Two members of the Royal Anglian Regiment are currently seconded to Bermuda where they are helping to train members of The Bermuda Regiment.
The Bermuda Regiment is a battalion-sized unit of around 600 part-time staff with a small full-time contingent. It is the home defence unit of the British Overseas Territory of Bermuda.
The secondment of the two Royal Anglian soldiers, paid for by the Government of Bermuda, is a direct result of an affiliation that goes right back to the First World War when the Bermuda Volunteer Rifle Corps sent men to serve in the trenches with The Lincolnshire Regiment, which eventually became part of what is now The Royal Anglian Regiment.
Heading up the training team is Major Phil Birch, who is currently working as The Bermuda Regiment’s Staff Officer. He said:
With this shared history, we’re delighted to assist the regiment fulfil its key roles today; supporting the Bermuda Police Service and undertaking post-disaster relief work at home and in the Caribbean region.
The regiment’s profile has risen dramatically in the Caribbean region following deployments to assist in the Cayman Islands , Grenada  and the Turks and Caicos Islands , and more recently in Bermuda itself for Hurricane Igor .
The Bermudians are well used to post-hurricane operations but we are able to contribute wider operational experience which is not available locally.
It’s great to know that The Royal Anglian Regiment is always asked to support The Bermuda Regiment due to our historical links.
As Bermuda is a British Overseas Territory, and defence is therefore the responsibility of the United Kingdom, The Bermuda Regiment is under the control of the Governor, Sir Richard Gozney, who is also the Commander-in-Chief. He said:
The elected Government of Bermuda is financially responsible for The Bermuda Regiment. The UK retains ultimate responsibility for the security of the island.

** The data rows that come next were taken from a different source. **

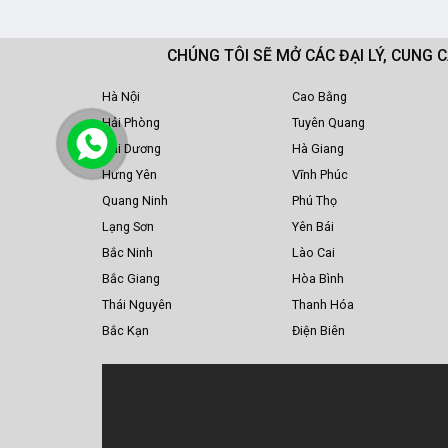
CHÚNG TÔI SẼ MỞ CÁC ĐẠI LÝ, CUNG 
Hà Nội
Cao Bằng
Hải Phòng
Tuyên Quang
Hải Dương
Hà Giang
Hưng Yên
Vĩnh Phúc
Quang Ninh
Phú Thọ
Lạng Sơn
Yên Bái
Bắc Ninh
Lào Cai
Bắc Giang
Hòa Bình
Thái Nguyên
Thanh Hóa
Bắc Kạn
Điện Biên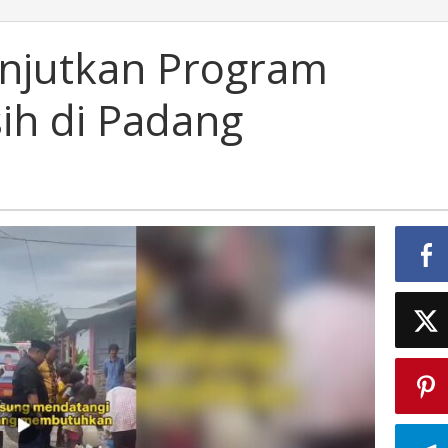
anjutkan Program
ih di Padang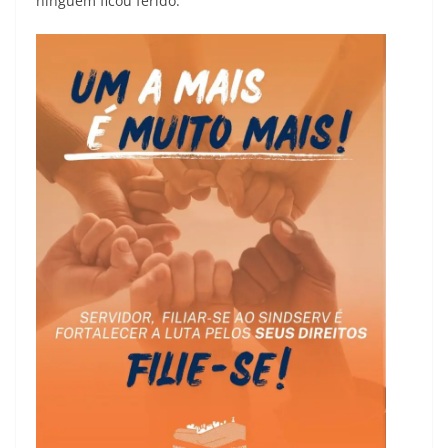
ninguém ficou ferido.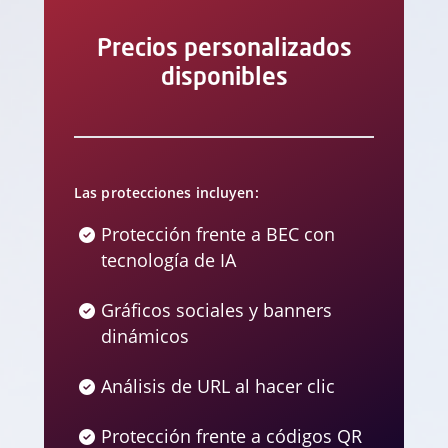
Precios personalizados
disponibles
Las protecciones incluyen:
Protección frente a BEC con
tecnología de IA
Gráficos sociales y banners
dinámicos
Análisis de URL al hacer clic
Protección frente a códigos QR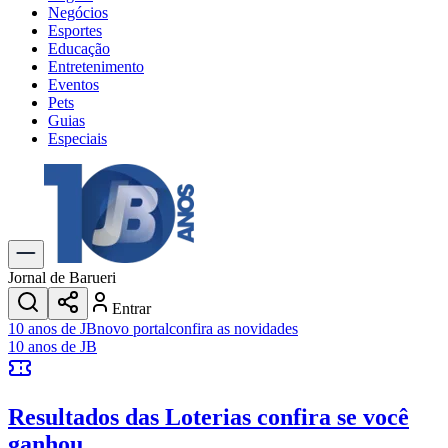
Negócios
Esportes
Educação
Entretenimento
Eventos
Pets
Guias
Especiais
Explore Tudo
Últimas Notícias
Previsão do Tempo
Trânsito e Rotas
Dia a Dia & Lazer
Jornal de Barueri
Transportes
Entrar
Gastronomia
10 anos de JB
novo portal
confira as novidades
Cinema & Shows
10 anos de JB
Jogos
Novo
Para Sua Empresa
Resultados das Loterias
confira se você
Anuncie no Portal
Cadastrar Empresa
ganhou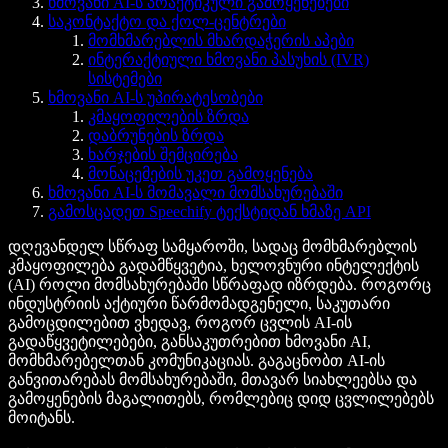
ხმოვანი AI-ს პრაქტიკული გამოყენებები
საკონტაქტო და ქოლ-ცენტრები
მომხმარებლის მხარდაჭერის აპები
ინტერაქტიული ხმოვანი პასუხის (IVR)
სისტემები
ხმოვანი AI-ს უპირატესობები
კმაყოფილების ზრდა
დაბრუნების ზრდა
ხარჯების შემცირება
მონაცემების უკეთ გამოყენება
ხმოვანი AI-ს მომავალი მომსახურებაში
გამოსცადეთ Speechify ტექსტიდან ხმაზე API
დღევანდელ სწრაფ სამყაროში, სადაც მომხმარებლის
კმაყოფილება გადამწყვეტია, ხელოვნური ინტელექტის
(AI) როლი მომსახურებაში სწრაფად იზრდება. როგორც
ინდუსტრიის აქტიური წარმომადგენელი, საკუთარი
გამოცდილებით ვხედავ, როგორ ცვლის AI-ის
გადაწყვეტილებები, განსაკუთრებით ხმოვანი AI,
მომხმარებელთან კომუნიკაციას. გაგაცნობთ AI-ის
განვითარებას მომსახურებაში, მთავარ სიახლეებსა და
გამოყენების მაგალითებს, რომლებიც დიდ ცვლილებებს
მოიტანს.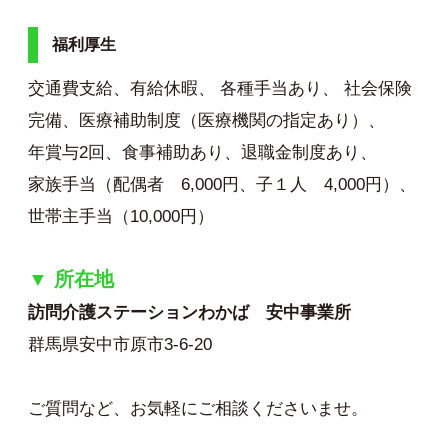
福利厚生
交通費支給、有給休暇、 各種手当あり、 社会保険
完備、医療補助制度（医療機関の指定あり）、
年賞与2回、食事補助あり、退職金制度あり、
家族手当（配偶者 6,000円、子１人 4,000円）、
世帯主手当（10,000円）
▼ 所在地
訪問介護ステーションわかば 安中事業所
群馬県安中市原市3-6-20
ご質問など、お気軽にご相談くださいませ。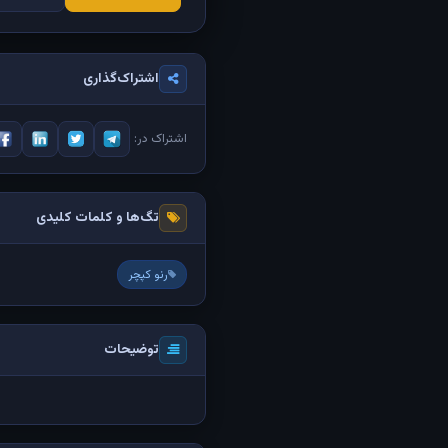
اشتراک‌گذاری
اشتراک در:
تگ‌ها و کلمات کلیدی
رنو کپچر
توضیحات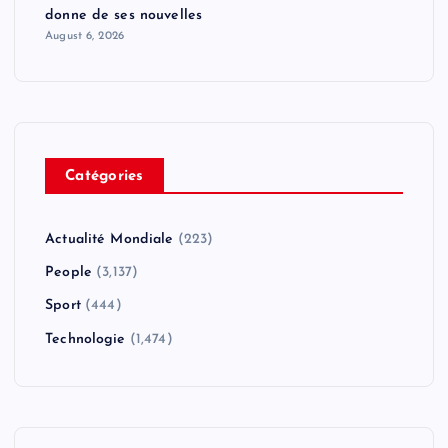
donne de ses nouvelles
August 6, 2026
Catégories
Actualité Mondiale
(223)
People
(3,137)
Sport
(444)
Technologie
(1,474)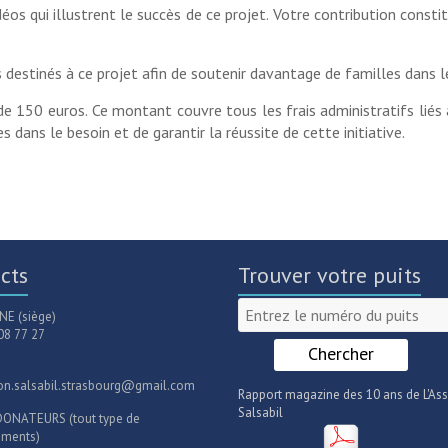
éos qui illustrent le succès de ce projet. Votre contribution const
destinés à ce projet afin de soutenir davantage de familles dans le
de 150 euros. Ce montant couvre tous les frais administratifs liés 
 dans le besoin et de garantir la réussite de cette initiative.
cts
Trouver votre puits
E (siège)
08 77 27
ion.salsabil.strasbourg@gmail.com
Rapport magazine des 10 ans de L'Ass
Salsabil
DONATEURS (tout type de
ements)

Its remote location means that, in a crisis, we would have to rely on our own resources until help arrived. I believe the regiment provides considerable reassurance to Bermuda.
Last November the regiment’s disaster management work was also recognised by its Colonel-in-Chief, Her Royal Highness The Duchess of Gloucester, when she presented it with new colours.
In her speech, she referred to their:
special expertise in reacting to hurricanes which can visit this part of the planet and where a reliable body of men and women equipped with modern gear and communications are a vital support to an afflicted community.
The Bermuda Regiment is listed in the British Army Order of Battle as number 28 in order of precedence.